Apenas tres días atrás había bromeado con la idea de ser secuestrada por un príncipe del desierto. Craso error. No resultaba nada gracioso. Yacer en el suelo duro del Land Rover hacía que recibiera golpes y, como si se diera cuenta, su captor rodó hasta quedar debajo de ella, recibiendo la peor parte. Aunque no sabía si estar encima del hombre que pretendía secuestrarla podía considerarse una mejora… no le quedaba otra alternativa, va que él aún la sujetaba con el brazo.

Quizá lo más inteligente sería dejar de debatirse, soslayar la intimidad de sus piernas enredadas e intentar deducir qué diablos pretendía Hassan. Analizar por qué había corrido semejante riesgo.

Sería mucho más fácil pensar sin el sofocante peso de la capa que la privaba de sus sentidos, sin los brazos de él a su alrededor.

Supuso que debería tener miedo. El pobre Tim se volvería loco. Y estaba su madre. Cuando se enterara de que su hija había desaparecido, Pam Fenton no tardaría en llamar al ministerio de Asuntos Exteriores.

Siempre que le llegara la noticia. Rose tuvo la impresión de que su desaparición se mantendría fuera de los medios de comunicación si Abdullah podía arreglarlo. Y probablemente podría. No costaría convencer a Tim de que su seguridad dependía de ello. Y la embajada haría lo que considerara más viable para ponerla a salvo. «Menos mal que tengo el móvil», pensó; Gordon jamás la perdonaría por no darle esa exclusiva.

¡Cielos! ¿Qué le había pasado a su instinto de supervivencia? No tenía miedo; no planeaba escapar. Tendría que estar agradecida de que Hassan no le hubiera hecho daño, de que no la hubiera atado o amordazado. Bueno, no lo necesitó. Ella no había gritado cuando pudo, cuando tendría que haberlo hecho. Incluso en ese momento yacía quieta, sin dificultar en nada las intenciones de ese hombre. Eso era porque la curiosidad había podido con la indignación.

¿Qué quería Hassan?

En absoluto una, conversación íntima. De lo contrario, habría llamado a la puerta de la villa en cualquier momento, y Rose se habría mostrado encantada de ofrecerle una taza de té y una galleta de chocolate. Era como lo hacía en Chelsea. Quizá en Ras al Hajar las cosas eran diferentes.

O quizá había planeado otra cosa.

«¡Piensa, Rose, piensa!» ¿Qué motivo podía tener Hassan al Rashid para querer secuestrarla?

¿Pedir un rescate? Ridículo.

¿Sexo? Sintió un hormigueo extraño en el estómago al pensarlo, pero descartó la idea como una absoluta tontería.

¿Podía ser la noción de una broma que tenía el príncipe playboy?

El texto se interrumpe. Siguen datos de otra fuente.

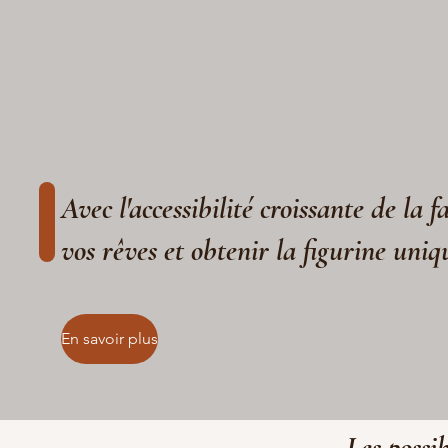
Avec l'accessibilité croissante de la 
vos rêves et obtenir la figurine uniq
En savoir plus
Les possib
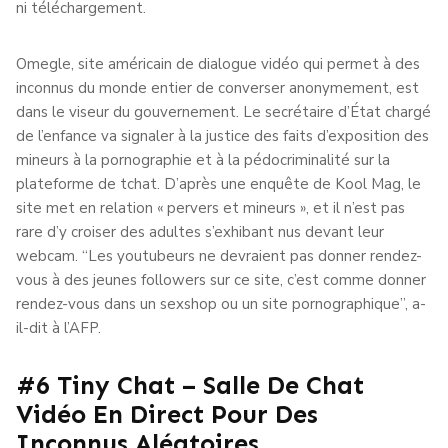
ni téléchargement.
Omegle, site américain de dialogue vidéo qui permet à des
inconnus du monde entier de converser anonymement, est
dans le viseur du gouvernement. Le secrétaire d’État chargé
de l’enfance va signaler à la justice des faits d’exposition des
mineurs à la pornographie et à la pédocriminalité sur la
plateforme de tchat. D’après une enquête de Kool Mag, le
site met en relation « pervers et mineurs », et il n’est pas
rare d’y croiser des adultes s’exhibant nus devant leur
webcam. “Les youtubeurs ne devraient pas donner rendez-
vous à des jeunes followers sur ce site, c’est comme donner
rendez-vous dans un sexshop ou un site pornographique”, a-
il-dit à l’AFP.
#6 Tiny Chat – Salle De Chat
Vidéo En Direct Pour Des
Inconnus Aléatoires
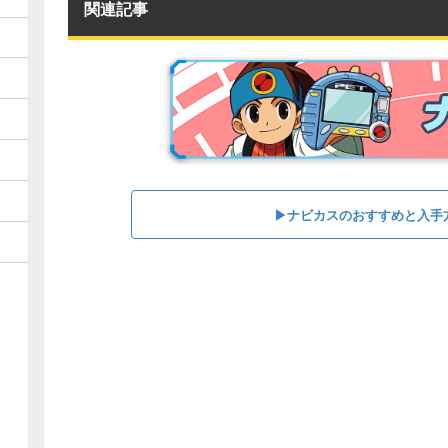
関連記事
▶︎ナビカスのおすすめと入手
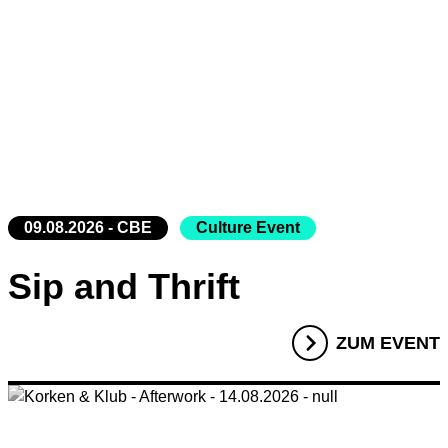
15.08.26
Radio Sabor
Club Bahnhof Ehrenfeld
21.08.26
Korken & Klub - Afterwork
Programm
09.08.2026 - CBE
Culture Event
Sip and Thrift
ZUM EVENT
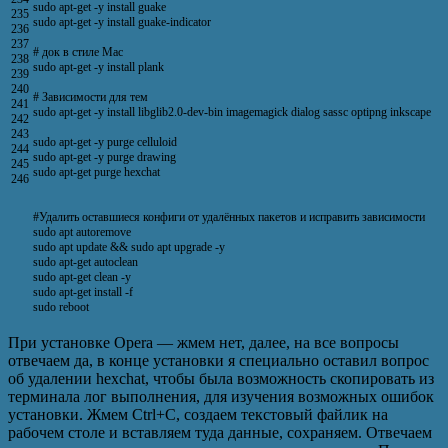
sudo
apt
-
get
-
y
install
guake
235
sudo
apt
-
get
-
y
install
guake
-
indicator
236
237
# док в стиле Mac
238
sudo
apt
-
get
-
y
install
plank
239
240
# Зависимости для тем
241
sudo
apt
-
get
-
y
install
libglib2
.
0
-
dev
-
bin
imagemagick
dialog
sassc
optipng
inkscape
242
243
sudo
apt
-
get
-
y
purge
celluloid
244
sudo
apt
-
get
-
y
purge
drawing
245
sudo
apt
-
get
purge
hexchat
246
#Удалить оставшиеся конфиги от удалённых пакетов и исправить зависимости
sudo
apt
autoremove
sudo
apt
update
&&
sudo
apt
upgrade
-
y
sudo
apt
-
get
autoclean
sudo
apt
-
get
clean
-
y
sudo
apt
-
get
install
-
f
sudo
reboot
При установке Opera — жмем нет, далее, на все вопросы
отвечаем да, в конце установки я специально оставил вопрос
об удалении hexchat, чтобы была возможность скопировать из
терминала лог выполнения, для изучения возможных ошибок
установки. Жмем Ctrl+C, создаем текстовый файлик на
рабочем столе и вставляем туда данные, сохраняем. Отвечаем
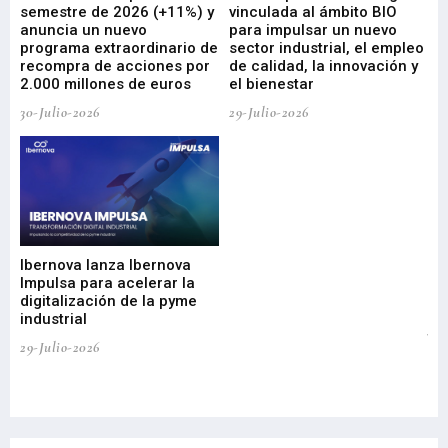
ad
semestre de 2026 (+11%) y
vinculada al ámbito BIO
En
anuncia un nuevo
para impulsar un nuevo
En
programa extraordinario de
sector industrial, el empleo
29-
recompra de acciones por
de calidad, la innovación y
2.000 millones de euros
el bienestar
30-Julio-2026
29-Julio-2026
Mi
nu
di
Ibernova lanza Ibernova
ma
Impulsa para acelerar la
in
digitalización de la pyme
mi
industrial
de
te
29-Julio-2026
el
29-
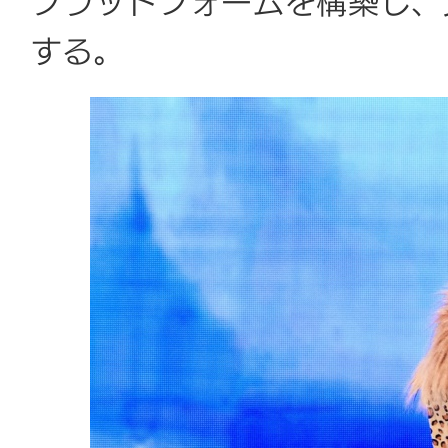
プラットフォームを構築し、
する。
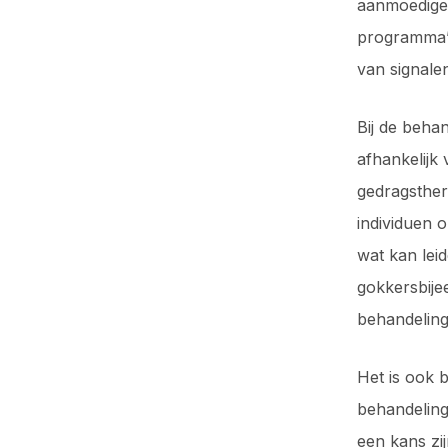
aanmoedige
programma’s
van signale
Bij de beha
afhankelijk
gedragsther
individuen 
wat kan lei
gokkersbije
behandeling
Het is ook 
behandeling
een kans zi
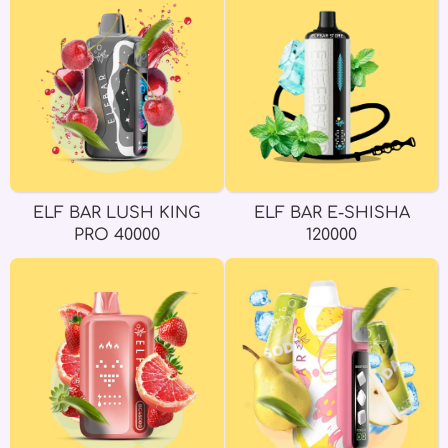
ELF BAR LUSH KING
ELF BAR E-SHISHA
PRO 40000
120000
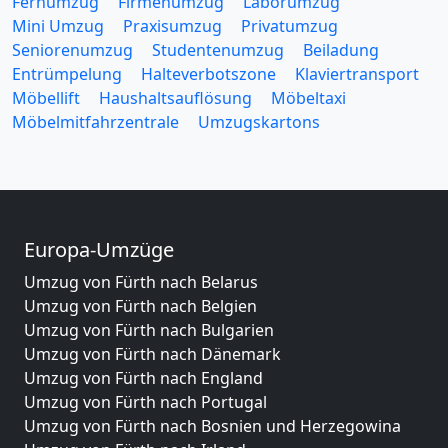
Fernumzug
Firmenumzug
Laborumzug
Mini Umzug
Praxisumzug
Privatumzug
Seniorenumzug
Studentenumzug
Beiladung
Entrümpelung
Halteverbotszone
Klaviertransport
Möbellift
Haushaltsauflösung
Möbeltaxi
Möbelmitfahrzentrale
Umzugskartons
Europa-Umzüge
Umzug von Fürth nach Belarus
Umzug von Fürth nach Belgien
Umzug von Fürth nach Bulgarien
Umzug von Fürth nach Dänemark
Umzug von Fürth nach England
Umzug von Fürth nach Portugal
Umzug von Fürth nach Bosnien und Herzegowina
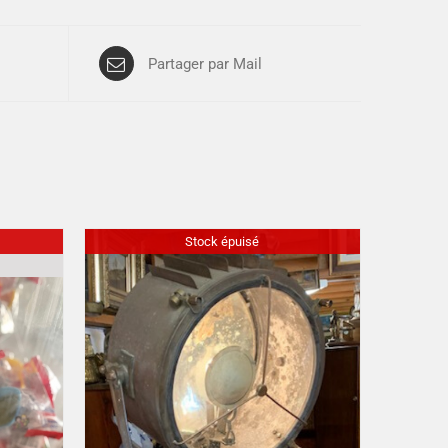
Partager par Mail
Stock épuisé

Después de todo, su primo, el regente, se sentiría muy irritado por el tipo de publicidad que generaría esa pequeña aventura, y los rumores sugerían que entre los dos hombres no había ningún afecto. Se imaginaba los titulares, los boletines de las agencias…

De pronto todo encajó en su sitio. Tenía que ser eso. Los titulares. No era ninguna broma. Hassan quería que Ras al Hajar saliera en las noticias. Más que eso, quería avergonzar a Abdullah…

De pronto perdió la ecuanimidad. ¡Al diablo la historia! Ahí estaba, cubierta como un fardo, con los huesos que le temblaban por el traqueteo, y todo porque Hassan pensaba que sería divertido irritar a su primo con malos titulares, usándola a ella para lograrlo.

Se sintió ofendida. Muy ofendida. Era una mujer. No una estrella de cine. Clavó las rodillas en la parte de la anatomía de él que las tuviera y se irguió, echándose hacia atrás.

La sorpresa, o quizá el dolor, junto con el bamboleo del Land Rover mientras recorría el terreno agreste, se combinaron para que Hassan aflojara las manos. Apenas dispuso de tiempo para quitarse la capa antes de que él se recobrara, la sujetara y la inmovilizara contra el suelo. Mientras aspiraba amplias bocanadas de aire, una vez más se encontró con esos peligrosos ojos grises.

A Rose no se le escapaba la situación en la que se hallaba. Era vulnerable y se encontraba a merced absoluta de un hombre al que no conocía, cuyos motivos resultaban poco claros. Era mejor que uno de los dos dijera algo. Y rápidamente.

– Cuando invita a una joven a cenar, Su Alteza, lo hace en serio, ¿verdad?